WHAT THE TASK ASKS => Copy exactly the lines of the material below that run from the one containing "Find all instances" through the one containing "mask left lung upper lobe". Copy no other lines.

DATA FOR ANALYSIS =>
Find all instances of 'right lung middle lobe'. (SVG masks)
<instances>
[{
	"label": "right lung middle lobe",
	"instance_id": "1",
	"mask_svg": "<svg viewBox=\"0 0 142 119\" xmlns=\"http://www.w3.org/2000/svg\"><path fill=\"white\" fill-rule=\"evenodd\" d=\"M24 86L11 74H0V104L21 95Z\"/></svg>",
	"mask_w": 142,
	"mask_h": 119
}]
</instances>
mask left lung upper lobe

--

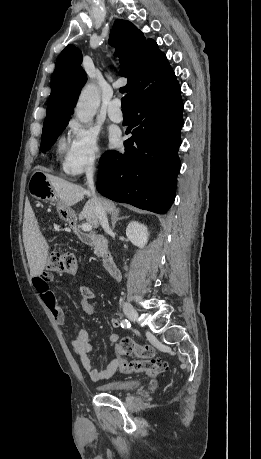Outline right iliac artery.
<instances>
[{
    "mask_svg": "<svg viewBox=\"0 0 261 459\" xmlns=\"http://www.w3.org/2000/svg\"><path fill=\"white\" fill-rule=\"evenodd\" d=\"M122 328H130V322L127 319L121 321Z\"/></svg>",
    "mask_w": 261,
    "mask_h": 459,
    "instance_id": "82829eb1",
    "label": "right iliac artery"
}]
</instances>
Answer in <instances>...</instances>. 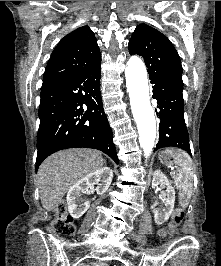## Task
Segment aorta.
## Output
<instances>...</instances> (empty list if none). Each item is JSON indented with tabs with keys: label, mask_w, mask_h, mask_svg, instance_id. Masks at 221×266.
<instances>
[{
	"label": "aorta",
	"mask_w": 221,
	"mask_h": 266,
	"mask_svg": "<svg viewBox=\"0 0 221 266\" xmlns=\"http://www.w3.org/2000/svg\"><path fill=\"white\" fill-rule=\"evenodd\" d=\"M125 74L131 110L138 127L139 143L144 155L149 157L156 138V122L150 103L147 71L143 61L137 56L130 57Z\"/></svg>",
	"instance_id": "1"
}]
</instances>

EXERCISE RESULT =>
Find all instances of 'right lung middle lobe'. (SVG masks)
<instances>
[{
	"label": "right lung middle lobe",
	"instance_id": "1",
	"mask_svg": "<svg viewBox=\"0 0 142 119\" xmlns=\"http://www.w3.org/2000/svg\"><path fill=\"white\" fill-rule=\"evenodd\" d=\"M24 86L11 74H0V104L21 95Z\"/></svg>",
	"mask_w": 142,
	"mask_h": 119
}]
</instances>
mask left lung upper lobe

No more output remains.